### Goal of the exercise
Across these entries, work out how many lines carry the string "Programa", and give only that number.

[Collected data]
━━━━━━
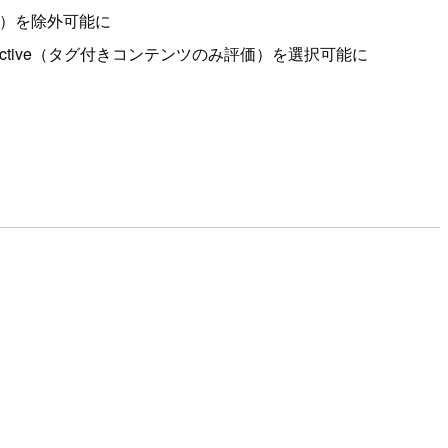
ル）を除外可能に
価）か Selective（タグ付きコンテンツのみ評価）を選択可能に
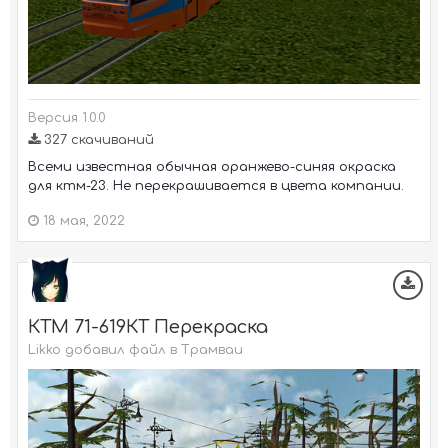
Версия 1.0.0
327 скачиваний
Всеми известная обычная оранжево-синяя окраска
для ктм-23. Не перекрашивается в цвета компании.
18 мая, 2022
КТМ 71-619КТ Перекраска
Likko добавил файл в
Трамваи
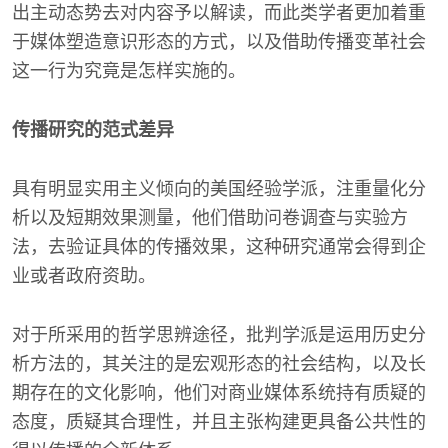
出主动态势去对内容予以解读，而此类学者更加着重
于媒体塑造意识形态的方式，以及借助传播变革社会
这一行为究竟是怎样实施的。
传播研究的范式差异
具有明显实用主义倾向的美国经验学派，注重量化分
析以及短期效果测量，他们借助问卷调查与实验方
法，去验证具体的传播效果，这种研究通常会得到企
业或者政府资助。
对于所采用的哲学思辨途径，批判学派是运用历史分
析方法的，其关注的是宏观形态的社会结构，以及长
期存在的文化影响，他们对商业媒体系统持有质疑的
态度，质疑其合理性，并且主张构建更具备公共性的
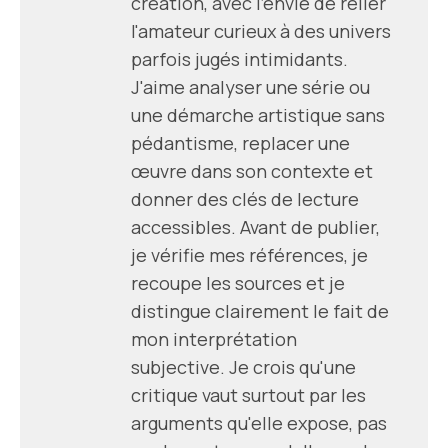
création, avec l'envie de relier
l'amateur curieux à des univers
parfois jugés intimidants.
J'aime analyser une série ou
une démarche artistique sans
pédantisme, replacer une
œuvre dans son contexte et
donner des clés de lecture
accessibles. Avant de publier,
je vérifie mes références, je
recoupe les sources et je
distingue clairement le fait de
mon interprétation
subjective. Je crois qu'une
critique vaut surtout par les
arguments qu'elle expose, pas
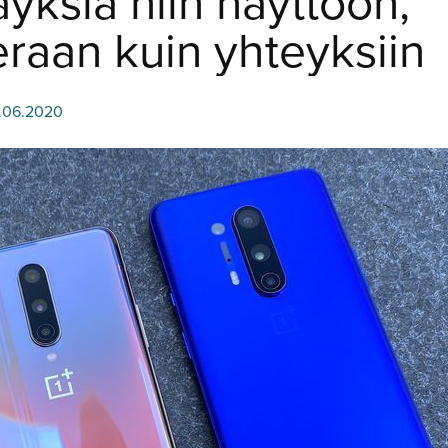
säyksiä niin näyttöön,
raan kuin yhteyksiin
.06.2020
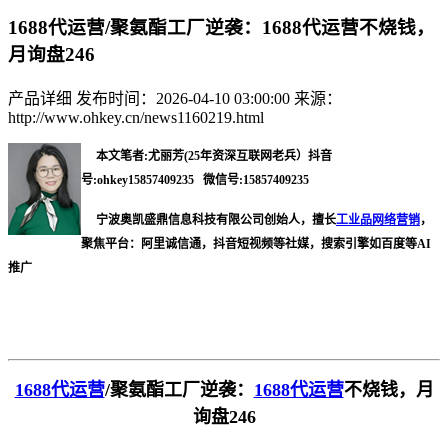
1688代运营/聚氨酯工厂逆袭：1688代运营不烧钱，
月询盘246
产品详细
发布时间：2026-04-10 03:00:00
来源：
http://www.ohkey.cn/news1160219.html
本文笔者:尤丽芳(25年资深互联网老兵）抖音
号:ohkey15857409235 微信号:15857409235
宁波奥凯盛鼎信息科技有限公司创始人，擅长
工业品网络营销
，
聚焦平台：阿里诚信通，抖音短视频等社媒，搜索引擎如百度等AI
推广
1688代运营
/
聚氨酯工厂逆袭：
1688代运营
不烧钱，月
询盘246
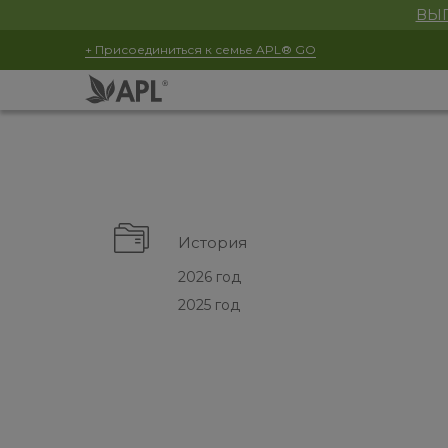
ВЫГ
+ Присоединиться к семье APL® GO
История
2026 год
2025 год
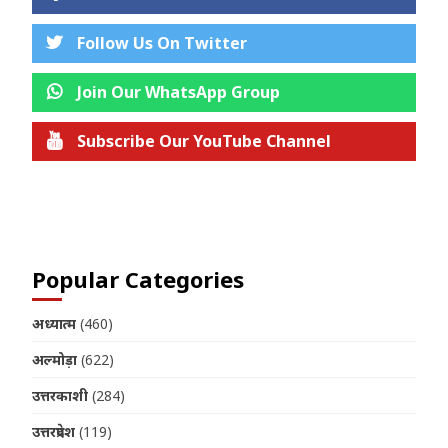
Follow Us On Twitter
Join Our WhatsApp Group
Subscribe Our YouTube Channel
Join us on Telegram
Popular Categories
अध्यात्म
(460)
अल्मोड़ा
(622)
उत्तरकाशी
(284)
उत्तरप्रदेश
(119)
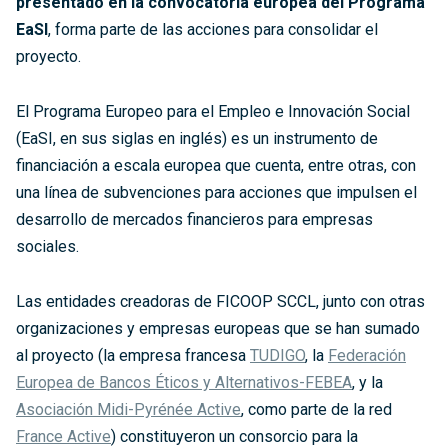
presentado en la convocatoria europea del Programa
EaSI
, forma parte de las acciones para consolidar el
proyecto.
El Programa Europeo para el Empleo e Innovación Social
(EaSI, en sus siglas en inglés) es un instrumento de
financiación a escala europea que cuenta, entre otras, con
una línea de subvenciones para acciones que impulsen el
desarrollo de mercados financieros para empresas
sociales.
Las entidades creadoras de FICOOP SCCL, junto con otras
organizaciones y empresas europeas que se han sumado
al proyecto (la empresa francesa
TUDIGO
, la
Federación
Europea de Bancos Éticos y Alternativos-FEBEA
, y la
Asociación Midi-Pyrénée Active
, como parte de la red
France Active
) constituyeron un consorcio para la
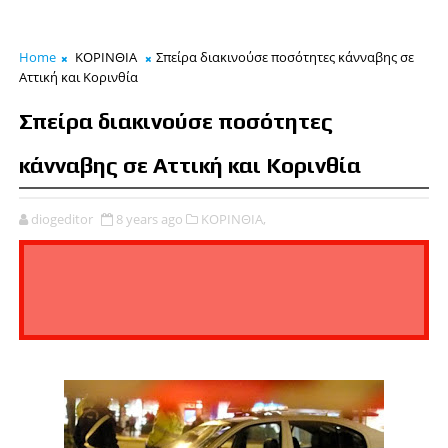
Home
ΚΟΡΙΝΘΙΑ
Σπείρα διακινούσε ποσότητες κάνναβης σε
Αττική και Κορινθία
Σπείρα διακινούσε ποσότητες
κάνναβης σε Αττική και Κορινθία
diogeditor
8 years ago
ΚΟΡΙΝΘΙΑ,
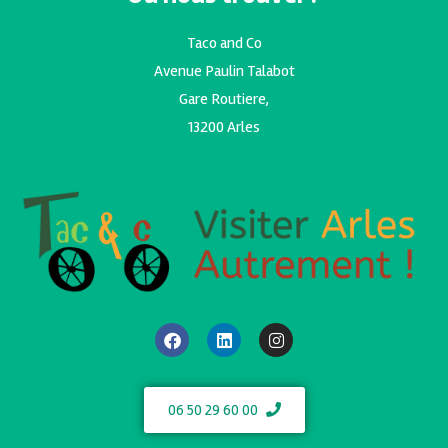
Taco and Co
Avenue Paulin Talabot
Gare Routiere,
13200 Arles
06 50 29 60 00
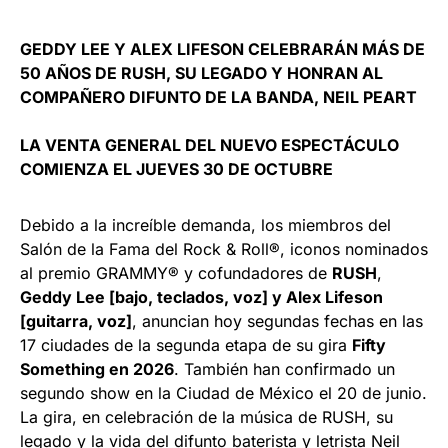
GEDDY LEE Y ALEX LIFESON
CELEBRARÁN MÁS DE
50 AÑOS DE
RUSH
, SU LEGADO Y HONRAN AL
COMPAÑERO DIFUNTO DE LA BANDA,
NEIL PEART
LA VENTA GENERAL DEL NUEVO ESPECTÁCULO
COMIENZA EL JUEVES 30 DE OCTUBRE
Debido a la increíble demanda, los miembros del
Salón de la Fama del Rock & Roll®, iconos nominados
al premio GRAMMY® y cofundadores de
RUSH
,
Geddy Lee [bajo, teclados, voz] y Alex Lifeson
[guitarra, voz]
, anuncian hoy segundas fechas en las
17 ciudades de la segunda etapa de su gira
Fifty
Something en 2026
. También han confirmado un
segundo show en la Ciudad de México el 20 de junio.
La gira, en celebración de la música de RUSH, su
legado y la vida del difunto baterista y letrista Neil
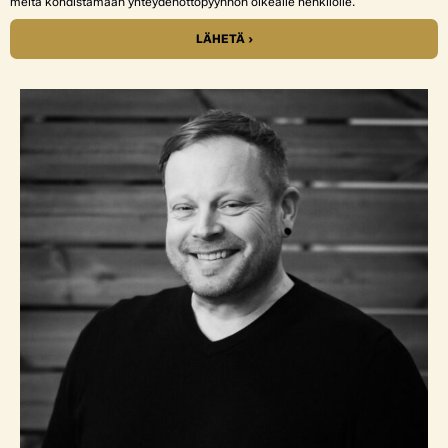
meitä kohdistamaan yhteydenottopyynnön oikealle henkilölle.
LÄHETÄ ›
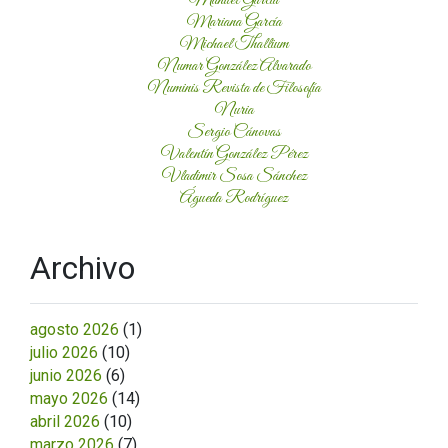
Manuel García
Mariana García
Michael Thallium
Numar González Alvarado
Numinis Revista de Filosofía
Nuria
Sergio Cánovas
Valentín González Pérez
Vladimir Sosa Sánchez
Águeda Rodríguez
Archivo
agosto 2026
(1)
julio 2026
(10)
junio 2026
(6)
mayo 2026
(14)
abril 2026
(10)
marzo 2026
(7)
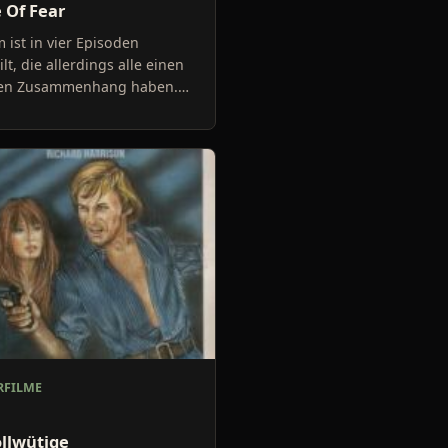
 Of Fear
m ist in vier Episoden
ilt, die allerdings alle einen
en Zusammenhang haben.
ischen und nach den vier
eren Filmchen gibt es e
FILME
ollwütige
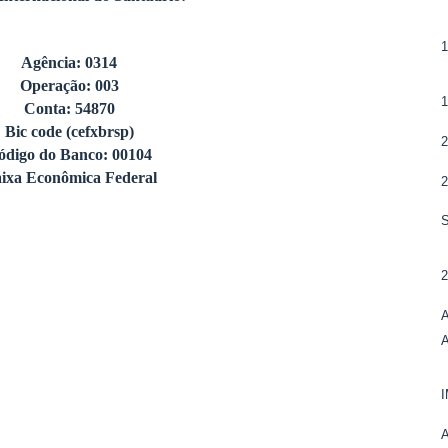
Agência: 0314
Operação: 003
Conta: 54870
Bic code (cefxbrsp)
ódigo do Banco: 00104
ixa Econômica Federal
A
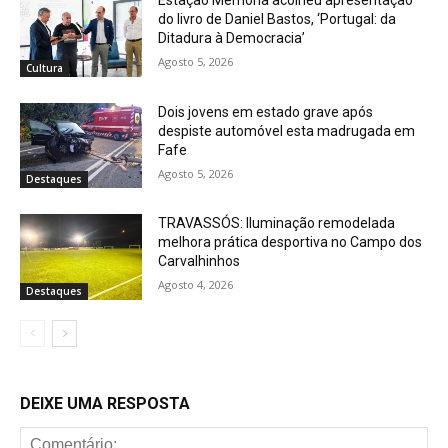
do livro de Daniel Bastos, ‘Portugal: da
Ditadura à Democracia’
Agosto 5, 2026
Cultura
Dois jovens em estado grave após
despiste automóvel esta madrugada em
Fafe
Agosto 5, 2026
Destaques
TRAVASSÓS: Iluminação remodelada
melhora prática desportiva no Campo dos
Carvalhinhos
Agosto 4, 2026
Destaques
DEIXE UMA RESPOSTA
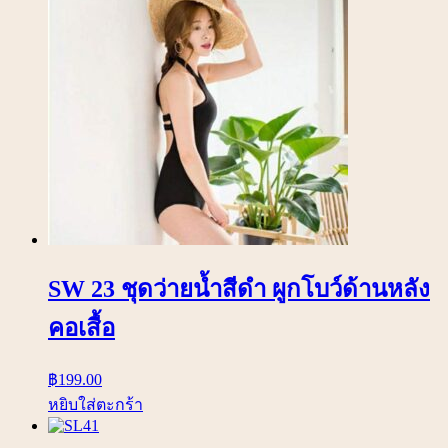
SW 23 ชุดว่ายน้ำสีดำ ผูกโบว์ด้านหลัง
คอเสื้อ
฿
199.00
หยิบใส่ตะกร้า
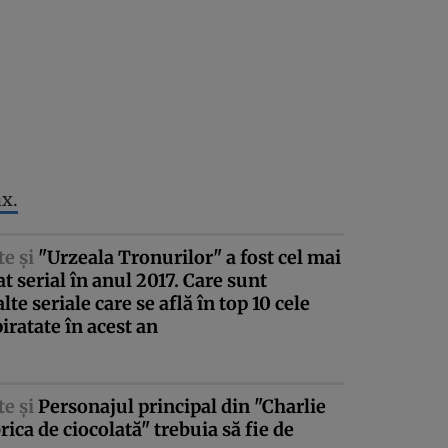
ax.
te şi
"Urzeala Tronurilor" a fost cel mai
at serial în anul 2017. Care sunt
alte seriale care se află în top 10 cele
iratate în acest an
te şi
Personajul principal din "Charlie
brica de ciocolată" trebuia să fie de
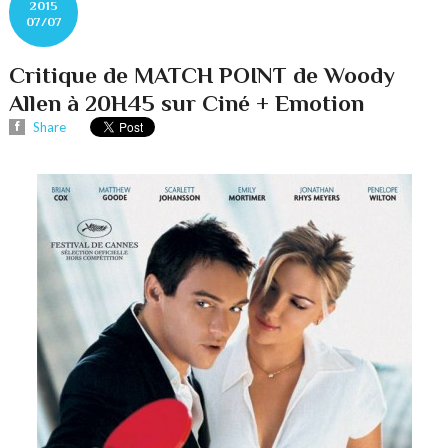
2015
07/07
Critique de MATCH POINT de Woody
Allen à 20H45 sur Ciné + Emotion
Share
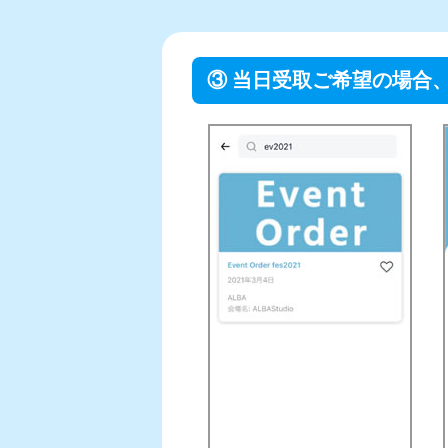
③ 当日受取ご希望の場合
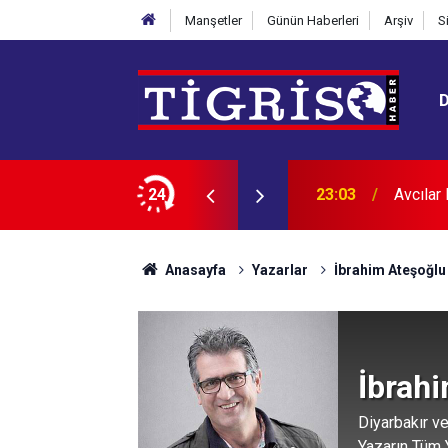
Manşetler
Günün Haberleri
Arşiv
S
12 kişi tutuklandı
24
22:24
Diyarba
Anasayfa
Yazarlar
İbrahim Ateşoğlu
İbrah
Diyarbakır v
Yazarın Tüm Y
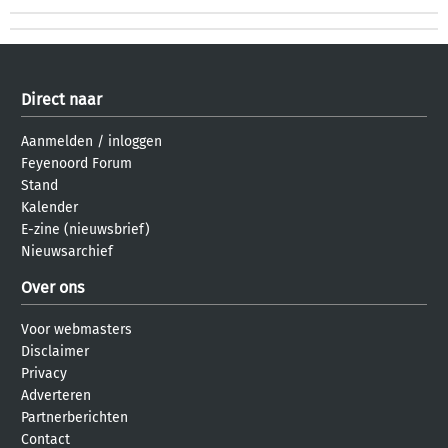
Direct naar
Aanmelden
/
inloggen
Feyenoord Forum
Stand
Kalender
E-zine (nieuwsbrief)
Nieuwsarchief
Over ons
Voor webmasters
Disclaimer
Privacy
Adverteren
Partnerberichten
Contact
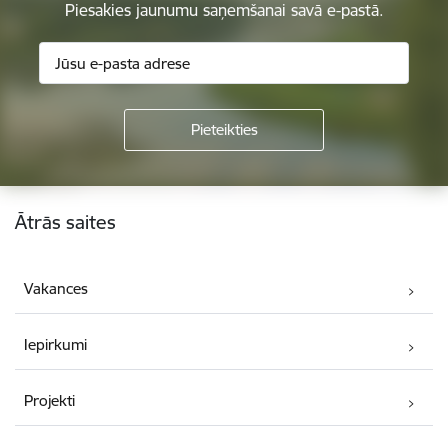
Piesakies jaunumu saņemšanai savā e-pastā.
Kājene
Ātrās saites
Vakances
Iepirkumi
Projekti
━━━━━━
### Exercise answer
2